# Spot Spraying Question



## VA Haymaker (Jul 1, 2014)

Looking out over my dormant Timothy field, seeing a few milkweed plants spring up. Not so many that I can't walk around and hit them with a hand sprayer and roundup.

Question is - we're in September - when is the best time to hit milkweed with roundup? Will probably encounter a touch of horse nettle too. Round up effective this time of year on it too?

Thanks,
Bill


----------



## Vol (Jul 5, 2009)

Something like Grazon would be much much better. Especially spot spraying. You need the residual with both MW and nettle. Gly doesn't seem to affect nettle much.

Regards, Mike


----------



## endrow (Dec 15, 2011)

I agree with Mike it would be an excellent time to spray that as long as you get it done before the frost hits. You are spraying stuff like that right now with CRossbow.


----------



## FarmerCline (Oct 12, 2011)

Spot spraying will work well. I like to use Pastureguard the best for spraying nettles and other tough to control perennials.


----------



## Hayman1 (Jul 6, 2013)

Grazon will absolutely smoke horsenettle and will work on milkweed just don't use too much. Think it is a little less than 0.5 ou per gal and barely spray it.

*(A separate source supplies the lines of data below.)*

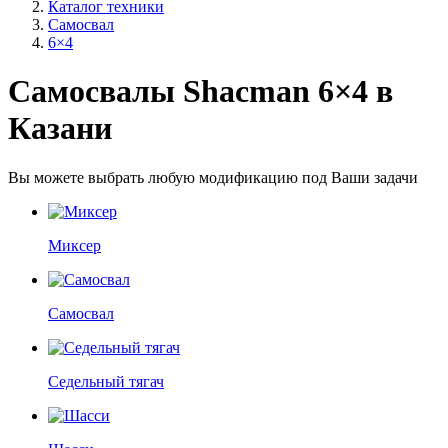
Каталог техники
Самосвал
6×4
Самосвалы Shacman 6×4 в
Казани
Вы можете выбрать любую модификацию под Ваши задачи
Миксер
Самосвал
Седельный тягач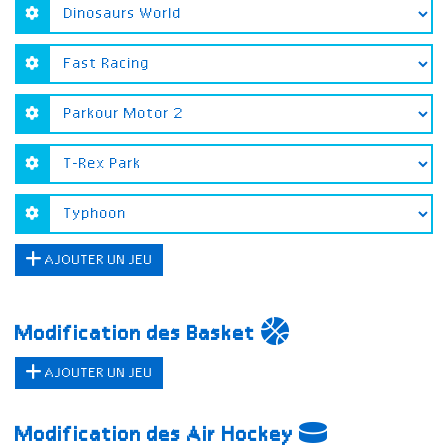
AJOUTER UN JEU
Modification des Basket
AJOUTER UN JEU
Modification des Air Hockey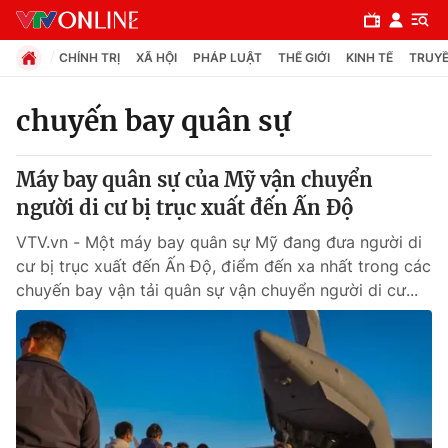
CHÍNH TRỊ
XÃ HỘI
PHÁP LUẬT
THẾ GIỚI
KINH TẾ
TRUYỀ
chuyến bay quân sự
Chuyên mục
Máy bay quân sự của Mỹ vận chuyển
Chính trị
người di cư bị trục xuất đến Ấn Độ
VTV.vn - Một máy bay quân sự Mỹ đang đưa người di
Xã hội
cư bị trục xuất đến Ấn Độ, điểm đến xa nhất trong các
chuyến bay vận tải quân sự vận chuyển người di cư...
Pháp luật
Y tế
Thế giới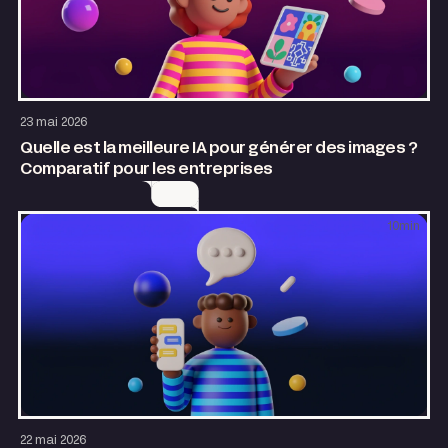
Design
AI & Automatisation
23 mai 2026
Quelle est la meilleure IA pour générer des images ?
Comparatif pour les entreprises
10
min
Design
AI & Automatisation
22 mai 2026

Just for the record, I had a field nuked 3weeks ago for a need OG field. The only survivor was horsenettle. The other issue is the current lack of rain-nothing is working right now


----------



## pede58 (Oct 27, 2015)

Here in Illinois the weeds and yards still think it's spring. With some weeds, and I can't tell you if milkweed is one but ideally if you wait till the first frost, not a killer but first time you see white, that is the best time to spray. The frost causes the plant to pull all it's nutrients into the roots in preparation for the upcoming winter.


----------



## VA Haymaker (Jul 1, 2014)

When you say Grazon, are you referring to Grazon Next or P&D? I've been reluctant to use Grazon Next due to residuals. Maybe I need to reconsider.


----------



## Vol (Jul 5, 2009)

I cannot get P&D here anymore....I would not worry about the residual doing a spot spray

Regards, Mike


----------



## Hayman1 (Jul 6, 2013)

Grazon next will smoke horsenettle. Like Mike said, no worries on residual with spot spraying. I am planning on waiting until next year on spraying. No rain in weeks and the forecast for the rest of the month shows virtually no new moisture. Not conducive for good control.


----------



## Bonfire (Oct 21, 2012)

I spot sprayed some Dogbane a couple weeks ago. 24D, Dicamba, NIS and a squirt of Dawn. So far so good. Burnt the grass too but that'll come back.


----------